Oh hi.
I’m still here, turning kitchen experiments into entertaining disasters every week. Let’s walk through the year’s funniest and most humbling recipe fails.

One of my favorite annual posts is the RECIPE DISASTERS roundup. It’s honest, messy, and usually pretty funny. While 2018 didn’t produce quite as many wipeouts as some years—I wasn’t juggling an extra cookbook—it still offered plenty of culinary mishaps worth sharing.
These are only the ones I managed to photograph before losing patience (or my sense of humor). Burnt bacon, soggy crusts, and flavor failures all made the list.
This is the ninth year I’m compiling these moments. If you want to see previous years, they’re listed below.
2017
2016
2015
2014
2013
2012
2011
2010
I share these fails because while many beautiful and delicious dishes come from my kitchen, many attempts go sideways. I’m a self-taught cook—learned from my mom and grandma—and most of what I make comes from trial and error. I often start from scratch to invent my own recipes, which is rewarding but guarantees a steady stream of flops.
Fails have become more stressful since having kids. My time is tightly scheduled, so when a planned recipe collapses it’s particularly frustrating. I try to stay lighthearted about it, but I’ll admit: sometimes I’m not the easiest person to be around during a kitchen meltdown.
Let’s start at the beginning of the year. January kicked off the fails.

First up: the driest beef imaginable. I tested a mocha-crusted beef for a French dip recipe, made it three times in the Instant Pot, and each attempt was dry. That experience seriously dented my love for the Instant Pot. I think I finally figured out what went wrong and will share the corrected method later in the year—spoiler: it doesn’t involve the IP.

Next: mezcal margaritas gone gray. I rimmed glasses with black salt and ended up with a cocktail speckled with black flecks that turned the drink an unappetizing shade of gray. Pretty, but not tasty.

Honey mustard drumsticks were another miss. They tasted like someone dumped straight mustard on the chicken—intense and one-dimensional. I love mustard, but these were too much.
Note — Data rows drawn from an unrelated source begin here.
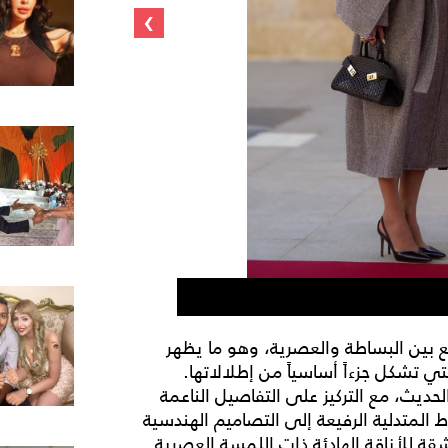
›
الملكة رانيا بأقر
ع بين البساطة والعصرية، وهو ما يظهر
تي تشكل جزءاً أساسياً من إطلالاتها.
الحديث، مع التركيز على التفاصيل الناعمة
المتدلية الرفيعة إلى التصاميم الهندسية
قة للأناقة الهادئة ذات اللمسة العصرية.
I tried to recreate a carbonara pizza I’d enjoyed on a book tour. My version had an overly fluffy crust, undercooked pancetta, a weak sauce, and cheese that actually burned onto the crust. Not the elevated comfort I was aiming for.

Midyear I attempted a farmer’s market-inspired garlic bread topped with tomatoes. Sounds promising, but it ended up limp and disappointing; the execution was lacking.

In August I tried a fig, blue cheese, and bacon pizza—only to remember I’d already published that recipe in 2013. Worse, the new batch used figs that were past their prime, I had only microgreens on hand, and the sauce was off. It was a mess.

The pumpkin protein pancakes were a lesson in persistence: the final recipe took about 32 tests to perfect. That many iterations felt endless and, frankly, not fun.

One memorable experiment paired sheet-pan salmon with butternut squash, then topped everything with pomegranate and olives. Different ingredients cooked at wildly different rates, so the result was texturally and flavor-wise wrong. It looked ambitious and tasted… confused.

Early scalloped potato tests produced a gritty, unappealing cheese texture. That one required reworking technique and timing to get smooth, creamy results.

While testing a salted chocolate stout cake, I managed to forget the sugar in the batter—not once but twice. The cakes were dense, bitter, and inedible until the mistake was caught and corrected.

And in a real-life dinner mishap, I over-salted ribs by adding about three tablespoons of salt to a rub. I knew it felt wrong as I was doing it, but I continued anyway and only realized the mistake when we took a bite. It was shockingly salty and a reminder that even experienced cooks have scatterbrained moments.
That’s just a small slice of what 2018 looked like behind the scenes. I’d love to hear about your biggest recipe fail this year—sharing the disasters makes the kitchen a little less lonely and a lot more entertaining.